Presidente e executivos da empresa foram presos na nova etapa da força-tarefa que investiga esquema de corrupção na Petrobrás

Elizabeth Lopes, O Estado de S.Paulo

19 de junho de 2015 | 09h17

SÃO PAULO - A Construtora Norberto Odebrecht (CNO) confirmou a operação da Polícia Federal, deflagrada nesta sexta-feira, 19, em seus escritórios em São Paulo e Rio de Janeiro, para o cumprimento de mandados de busca e apreensão e mandados de prisão e condução coercitiva.

Em nota, a empreiteira avaliou que esses mandados são desnecessários, sob alegação de que a empresa e seus executivos, desde o início da operação Lava Jato, sempre estiveram à disposição das autoridades para colaborar com as investigações. 

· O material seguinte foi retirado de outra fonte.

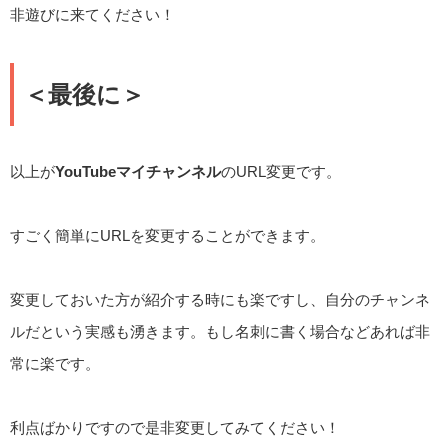
非遊びに来てください！
＜最後に＞
以上が
YouTubeマイチャンネル
のURL変更です。
すごく簡単にURLを変更することができます。
変更しておいた方が紹介する時にも楽ですし、自分のチャンネ
ルだという実感も湧きます。もし名刺に書く場合などあれば非
常に楽です。
利点ばかりですので是非変更してみてください！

Na 14ª da Operação Lava Jato deflagrada hoje, 19, batizada de Operação Erga Omnes, os alvos são a Construtora Norberto Odebrecht e Andrade Gutierrez - duas das maiores empreiteiras do País, suspeitas de corrupção e cartel. Da Odebrecht, além dos executivos Márcio Farias e Rogério Araújo, foram presos também o presidente da empreiteira, Marcelo Odebrecht, e o executivo Alexandre Alencar. E da Andrade Gutierrez, o seu presidente, Otávio Azevedo, está entre os presos. 

Eles estão sob suspeita desde setembro de 2014 quando foram citados pelo ex-diretor de Abastecimento da Petrobrás como responsáveis pelo pagamento de US$ 23 milhões de propina da Odebrecht para uma conta aberta na Suíça.